The primary collection risks for our accounts receivable relate to the uninsured patient accounts and patient accounts for which the primary third-party payer has paid the amounts covered by the applicable agreement, but patient responsibility amounts (exclusions, deductibles and copayments) remain outstanding. At December 31, 2025, estimated implicit price concessions of $7.674 billion had been recorded to adjust our revenues and accounts receivable to the estimated amounts we expect to collect. The estimated cost of total uncompensated care was $4.605 billion for 2025, $4.366 billion for 2024 and $3.720 billion for 2023.
Any increase in the volume of uninsured patients or deterioration in the collectability of uninsured, self-pay and other patient-responsibility accounts receivable could adversely affect our cash flows and results of operations. Our facilities may experience growth in total uncompensated care as a result of a number of factors, including conditions impacting the overall economy and unemployment levels. In addition, federal and state legislatures have in recent years considered or passed various proposals impacting the size of the uninsured or underinsured population. In addition, federal and state laws and regulations may increase our costs of maintaining qualified nurses and other medical support personnel. For example, the temporarily enhanced premium tax credits for purchasing coverage through the Exchanges that were established by COVID-19 relief legislation expired at the end of 2025. We expect their expiration will adversely impact Exchange enrollment and increase the uninsured rate. In addition, the end of the continuous enrollment requirement, also part of COVID-19 relief legislation, and the resumption of redeterminations for Medicaid enrollees in 2023 resulted in significant coverage disruptions and dis-enrollments of Medicaid enrollees, and the number of individuals enrolled in Medicaid declined in 2025 in comparison to 2024. The FBA is expected to further adversely affect the uninsured rate, including by requiring pre-enrollment verification of eligibility in a plan with premium tax credits and restricting subsidized marketplace coverage, effectively ending automatic renewals of coverage, and by limiting Medicare and Medicaid eligibility based on immigration status and other factors, among other measures. Other legislative and executive branch initiatives related to health insurance, such as permitting the sale of insurance plans that lack currently required consumer protections, could also increase rates of uninsured and underinsured individuals. It is difficult to predict what, whether, and when legislative and regulatory changes may be made in the future.

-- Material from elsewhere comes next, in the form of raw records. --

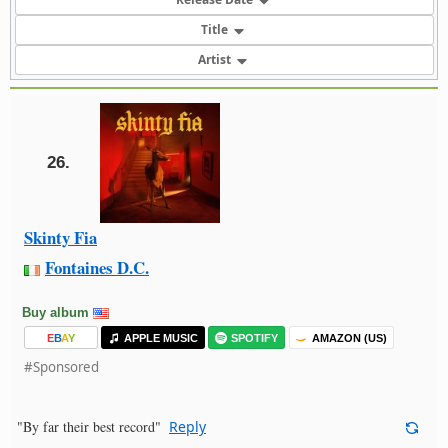
Title
Artist
26.
Skinty Fia
Fontaines D.C.
Buy album
E
B
A
Y
APPLE MUSIC
SPOTIFY
AMAZON (US)
#Sponsored
"By far their best record"
Reply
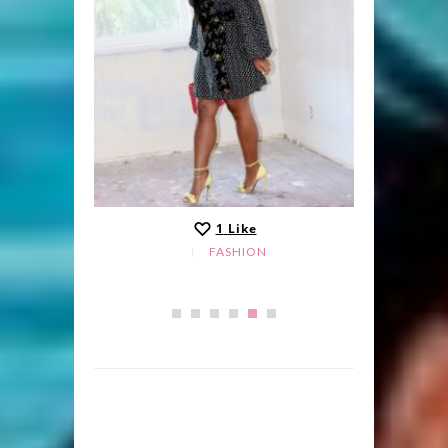
1
Like
FASHION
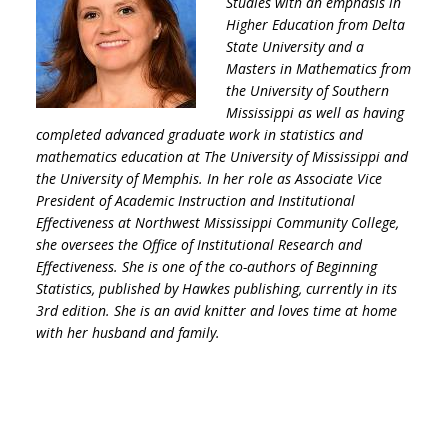
Studies with an emphasis in
Higher Education from Delta
State University and a
Masters in Mathematics from
the University of Southern
Mississippi as well as having
completed advanced graduate work in statistics and
mathematics education at The University of Mississippi and
the University of Memphis. In her role as Associate Vice
President of Academic Instruction and Institutional
Effectiveness at Northwest Mississippi Community College,
she oversees the Office of Institutional Research and
Effectiveness. She is one of the co-authors of Beginning
Statistics, published by Hawkes publishing, currently in its
3rd edition. She is an avid knitter and loves time at home
with her husband and family.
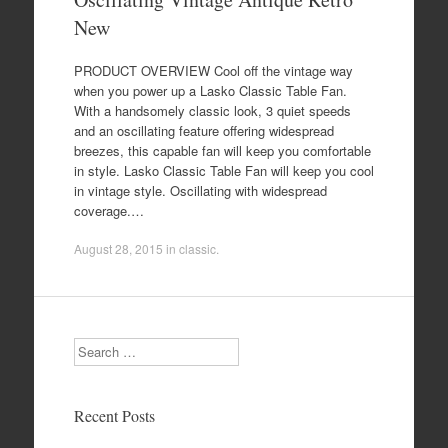
New
PRODUCT OVERVIEW Cool off the vintage way
when you power up a Lasko Classic Table Fan.
With a handsomely classic look, 3 quiet speeds
and an oscillating feature offering widespread
breezes, this capable fan will keep you comfortable
in style. Lasko Classic Table Fan will keep you cool
in vintage style. Oscillating with widespread
coverage.…
August 28, 2015
in
classic
.
Search
Recent Posts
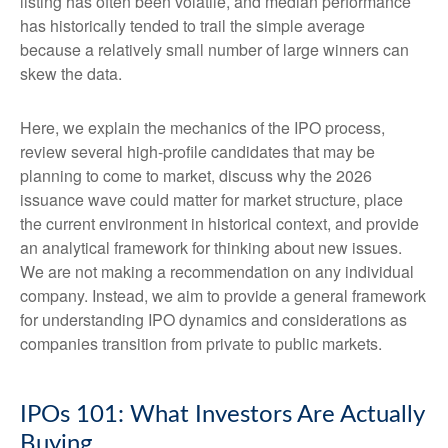
listing has often been volatile, and median performance
has historically tended to trail the simple average
because a relatively small number of large winners can
skew the data.
Here, we explain the mechanics of the IPO process,
review several high-profile candidates that may be
planning to come to market, discuss why the 2026
issuance wave could matter for market structure, place
the current environment in historical context, and provide
an analytical framework for thinking about new issues.
We are not making a recommendation on any individual
company. Instead, we aim to provide a general framework
for understanding IPO dynamics and considerations as
companies transition from private to public markets.
IPOs 101: What Investors Are Actually
Buying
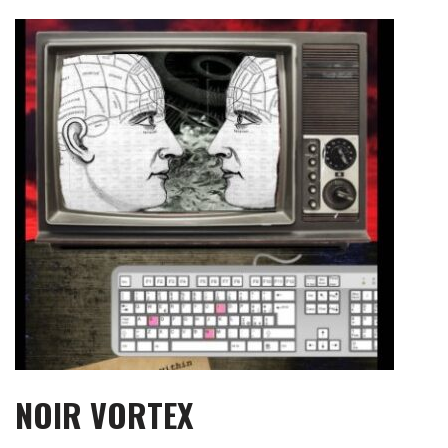
Skip
to
content
NOIR VORTEX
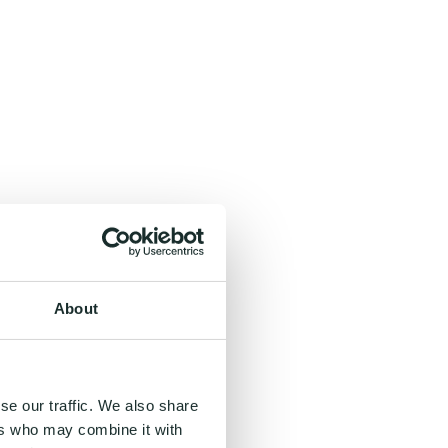
About
se our traffic. We also share
ers who may combine it with
, and even inspiring.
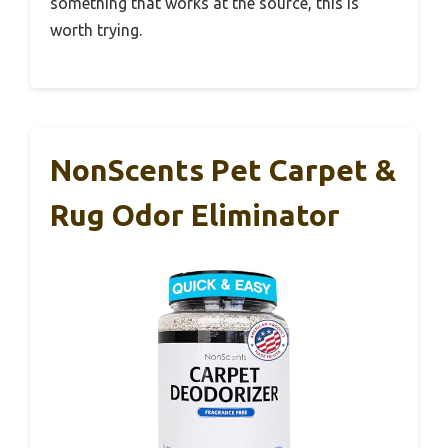
something that works at the source, this is
worth trying.
NonScents Pet Carpet &
Rug Odor Eliminator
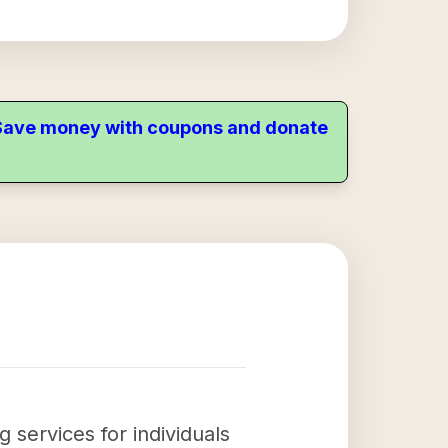
. Save money with coupons and donate
g services for individuals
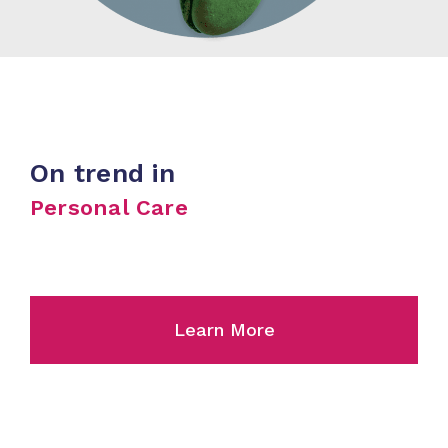
On trend in
Personal Care
Learn More
Skincare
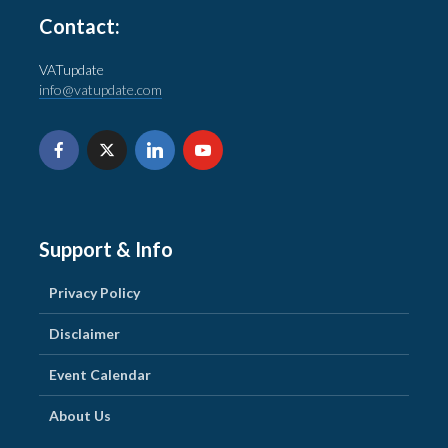
Contact:
VATupdate
info@vatupdate.com
Support & Info
Privacy Policy
Disclaimer
Event Calendar
About Us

We provide uninsured discounts and charity care for individuals, including for those residing in states that choose not to implement the Medicaid expansion or that modify the terms of the program, for undocumented immigrants who are not permitted to enroll in an Exchange plan or government health care programs and for certain others who may not have insurance. Some patients may choose to enroll in lower cost Medicaid plans or other health insurance plans with lower reimbursement levels. We may also be adversely affected by the growth in patient responsibility accounts as a result of increases in the adoption of health plan structures that shift greater payment responsibility for care to individuals through greater exclusions and copayment and deductible amounts. For example, to address anticipated increases in health insurance premiums for consumers, CMS announced in September 2025 that it would expand eligibility for high-deductible catastrophic health insurance plans. Further, our ability to collect patient responsibility accounts may be limited by statutory, regulatory and investigatory initiatives, including private lawsuits directed at hospital charges and collection practices for uninsured and underinsured patients. For example, the No Surprises Act requires providers to send uninsured and self-pay patients a good faith estimate of expected charges for items and services. The estimate must cover items and services that are reasonably expected to be provided together with the primary item or services, including those that may be provided by other providers. If the uninsured or self-pay patient receives a bill that exceeds the good faith estimate by an amount deemed to be substantial by regulation (which is currently $400), they may initiate a patient-provider dispute resolution process established by regulation. If the uninsured or self-pay patient receives a bill that is substantially greater than the expected charges in the good faith estimate or the provider furnishes an item or service that was not included in the good faith estimate, they may initiate a patient-provider dispute resolution process established by regulation.
If our volume of patients with private health insurance coverage declines or we are unable to retain and negotiate favorable contracts with private third-party payers, including managed care plans, our revenues may be adversely affected. If our volume of patients with private health insurance coverage declines or we are unable to retain and negotiate favorable contracts with private third-party payers, including managed care plans, our revenues may be adversely affected.
Our ability to maintain or increase patient volumes covered by private third-party payers and to maintain and obtain favorable contracts with private third-party payers significantly affects the revenues and operating results of our facilities. Revenues derived from private third-party payers (domestic only) accounted for 48.9%, 49.5% and 49.0% of our revenues for 2025, 2024 and 2023, respectively. Revenues derived from private third-party payers (domestic only) accounted for 48.3%, 51.6% and 51.5% of our revenues for 2022, 2021 and 2020, respectively.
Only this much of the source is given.